C also liked to supervise household projects. Tom installed the box windows in the sunroom, and they were - are - lovely. Don't look too closely at the window seat, however, lest you notice the pawprints left in the wet polyurethane. They're still there, still visible, and not going anywhere anytime soon. Also in the house repair department was the time that C was so interested in house trim painting (we had a black-and-white cat for a while after that). Not satisfied with climbing the ladder to join Tom, he proceeded to climb up and over Tom on the ladder, positioning himself in the gutter - where he didn't quite fit but thought he had found the best seat in the house. It took an hour to get him down.

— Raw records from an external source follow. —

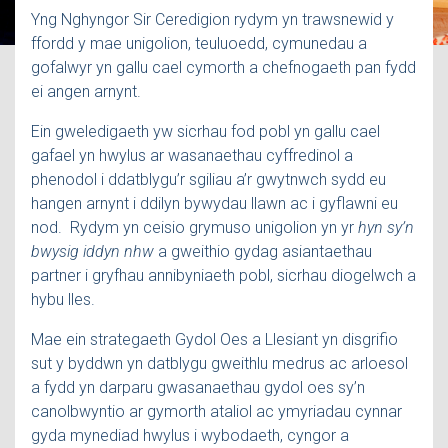
Yng Nghyngor Sir Ceredigion rydym yn trawsnewid y
ffordd y mae unigolion, teuluoedd, cymunedau a
gofalwyr yn gallu cael cymorth a chefnogaeth pan fydd
ei angen arnynt.
Ein gweledigaeth yw sicrhau fod pobl yn gallu cael
gafael yn hwylus ar wasanaethau cyffredinol a
phenodol i ddatblygu’r sgiliau a’r gwytnwch sydd eu
hangen arnynt i ddilyn bywydau llawn ac i gyflawni eu
nod. Rydym yn ceisio grymuso unigolion yn yr
hyn sy’n
bwysig iddyn nhw
a gweithio gydag asiantaethau
partner i gryfhau annibyniaeth pobl, sicrhau diogelwch a
hybu lles.
Mae ein strategaeth Gydol Oes a Llesiant yn disgrifio
sut y byddwn yn datblygu gweithlu medrus ac arloesol
a fydd yn darparu gwasanaethau gydol oes sy’n
canolbwyntio ar gymorth ataliol ac ymyriadau cynnar
gyda mynediad hwylus i wybodaeth, cyngor a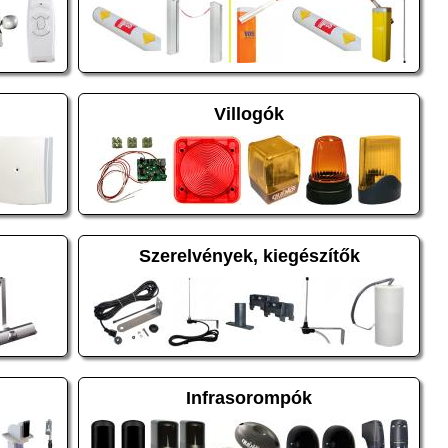
Villogók
Szerelvények, kiegészítők
Infrasorompók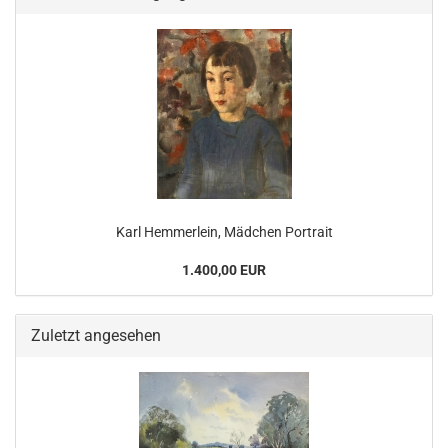
Karl Hemmerlein, Mädchen Portrait
1.400,00 EUR
Zuletzt angesehen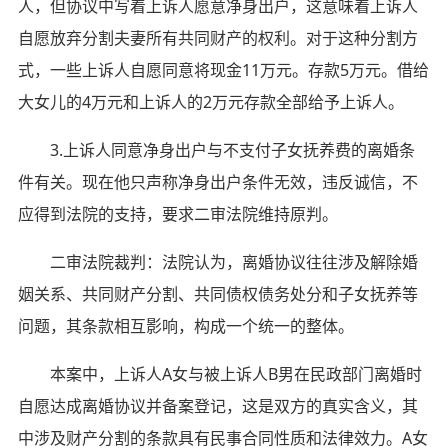
人，但协议中写着上诉人愿意净身出户，这意味着上诉人
自愿放弃分割夫妻所有共同财产的权利。对于这种分割方
式，一些上诉人自愿同意将现金11万元。存款5万元。借给
大女儿的4万元和上诉人的2万元存款全部给予上诉人。
3.上诉人同意净身出户与不支付子女抚养费的离婚条
件有关。现在他只声称净身出户条件无效，违反诚信，不
应得到法院的支持，要求二审法院维持原判。
二审法院裁判：法院认为，离婚协议往往涉及解除婚
姻关系、共同财产分割、共同债权债务处分和子女抚养等
问题，其条款相互影响，构成一个统一的整体。
本案中，上诉人A女与被上诉人B男在民政部门离婚时
自愿达成离婚协议并备案登记，这是双方的真实含义，其
中涉及财产分割的条款具有民事合同性质和法律效力。A女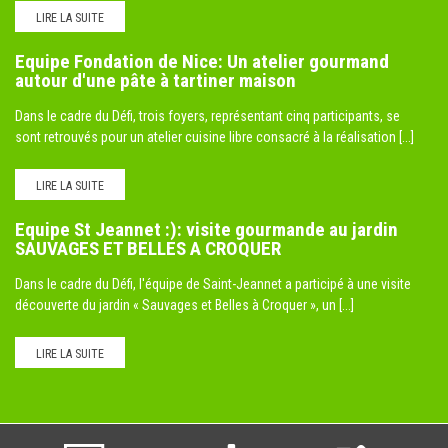
LIRE LA SUITE
Equipe Fondation de Nice: Un atelier gourmand
autour d'une pâte à tartiner maison
Dans le cadre du Défi, trois foyers, représentant cinq participants, se
sont retrouvés pour un atelier cuisine libre consacré à la réalisation [...]
LIRE LA SUITE
Equipe St Jeannet :): visite gourmande au jardin
SAUVAGES ET BELLES A CROQUER
Dans le cadre du Défi, l'équipe de Saint-Jeannet a participé à une visite
découverte du jardin « Sauvages et Belles à Croquer », un [...]
LIRE LA SUITE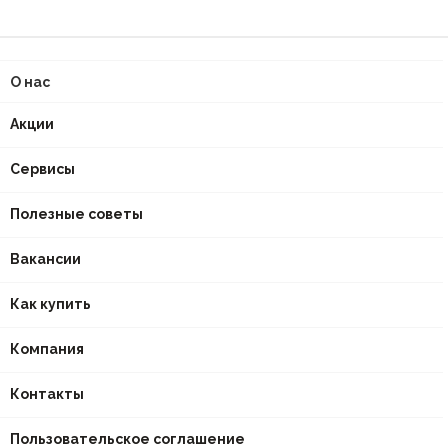
О нас
Акции
Сервисы
Полезные советы
Вакансии
Как купить
Компания
Контакты
Пользовательское соглашение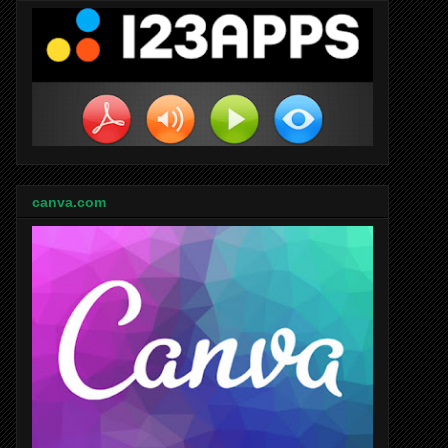
canva.com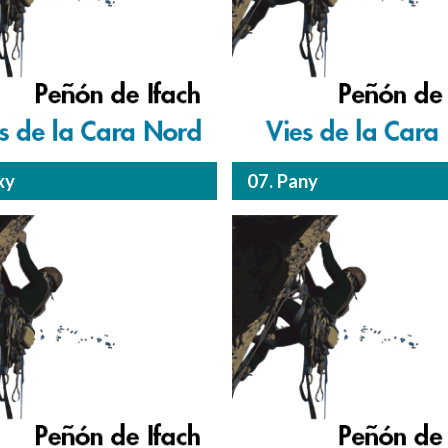
xy
07. Pany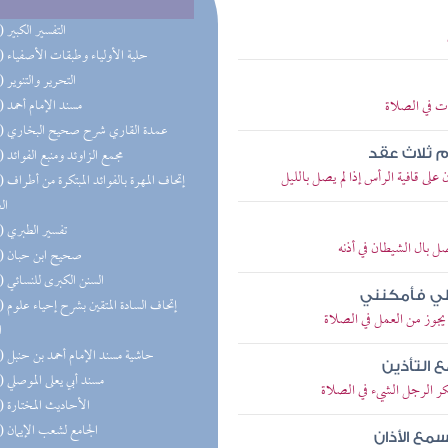
(92) التفسير الكبير
(85) حلية الأولياء وطبقات الأصفياء
(59) التحرير والتنوير
ت في الصلاة
(58) مسند الإمام أحمد
(50) عمدة القاري شرح صحيح البخاري
(48) مجمع الزاوئد ومنبع الفوائد
م ثلاث عقد
 قافية الرأس إذا لم يصل بالليل
(47) إتحاف 
ال
(44) تفسير الطبري
 بال الشيطان في أذنه
(43) صحيح ابن حبان
(42) السنن الكبرى للنسائي
لي فأمكنني
(33) إتحاف
جوز من العمل في الصلاة
ا
(32) حاشية مسند الإمام أحمد بن حنبل
ع التأذين
(32) مسند أبي يعلى الموصلي
 الرجل الشيء في الصلاة
(31) الأحاديث المختارة
(28) الجامع لشعب الإيمان
سمع الأذان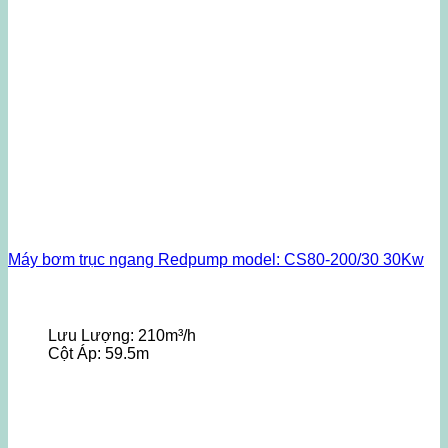
Máy bơm trục ngang Redpump model: CS80-200/30 30Kw
Lưu Lượng:
210m³/h
Cột Áp:
59.5m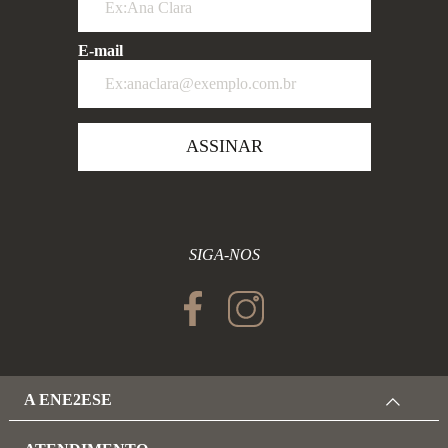
E-mail
ASSINAR
SIGA-NOS
A ENE2ESE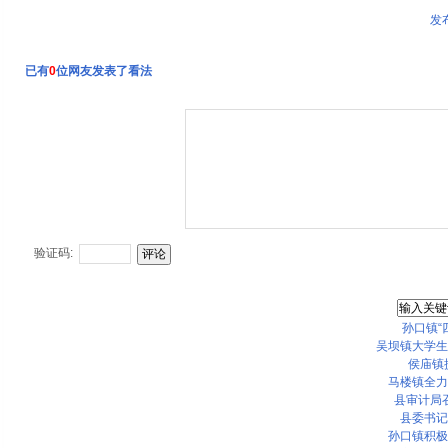
发
已有
0
位网友发表了看法
验证码:
孙口镇“
吴坝镇大学生
侯庙镇
马楼镇全力
县审计局召
县委书记
孙口镇积极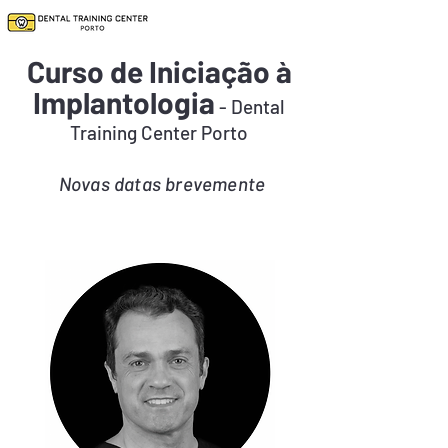
Curso de Iniciação à
Implantologia
- Dental
Training Center Porto
Novas datas brevemente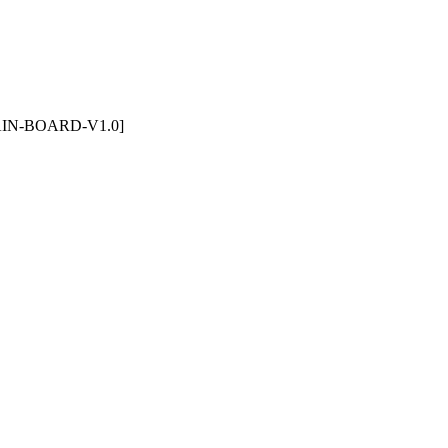
MAIN-BOARD-V1.0]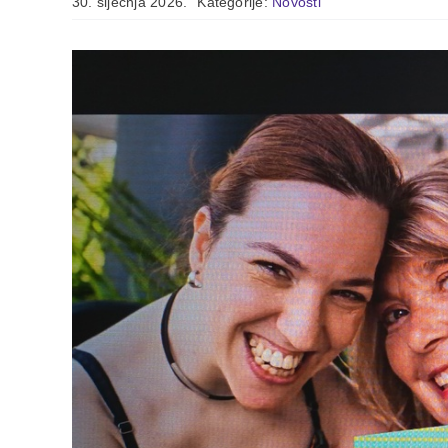
30. siječnja 2026.
Kategorije:
Novosti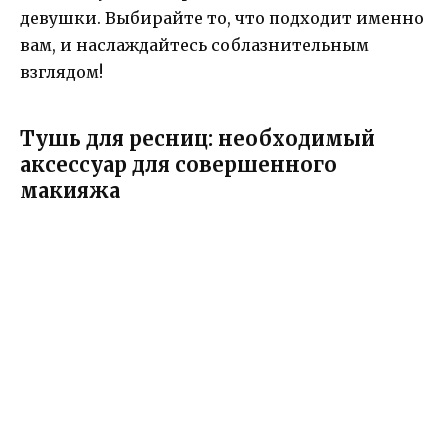
девушки. Выбирайте то, что подходит именно
вам, и наслаждайтесь соблазнительным
взглядом!
Тушь для ресниц: необходимый
аксессуар для совершенного
макияжа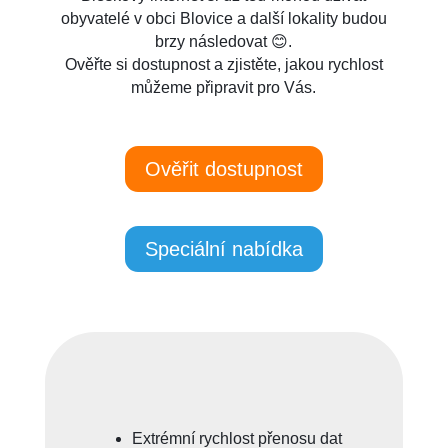
obyvatelé v obci Blovice a další lokality budou
brzy následovat 😊.
Ověřte si dostupnost a zjistěte, jakou rychlost
můžeme připravit pro Vás.
Ověřit dostupnost
Speciální nabídka
Extrémní rychlost přenosu dat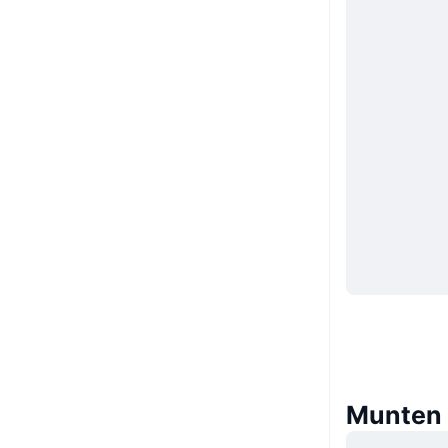
Munten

Even on his best days now, he never brings home a snake anymore: Ada was into chipmunk and bird inventory control, but C could never resist a garter snake; and I can't say I miss that particular aspect of sharing a house with a pet, or two, or six, but I hope that C continues to enjoy his daily constitutional, a few minutes of sunshine and fresh air, for a long time to come. Then, at the end of the day, that he'll climb the stairs to the second floor, and then climb the stairs up into the bed, so his still-bellowing purr can keep me awake. Enough with the peeing on the cellar floor, though, 'kay?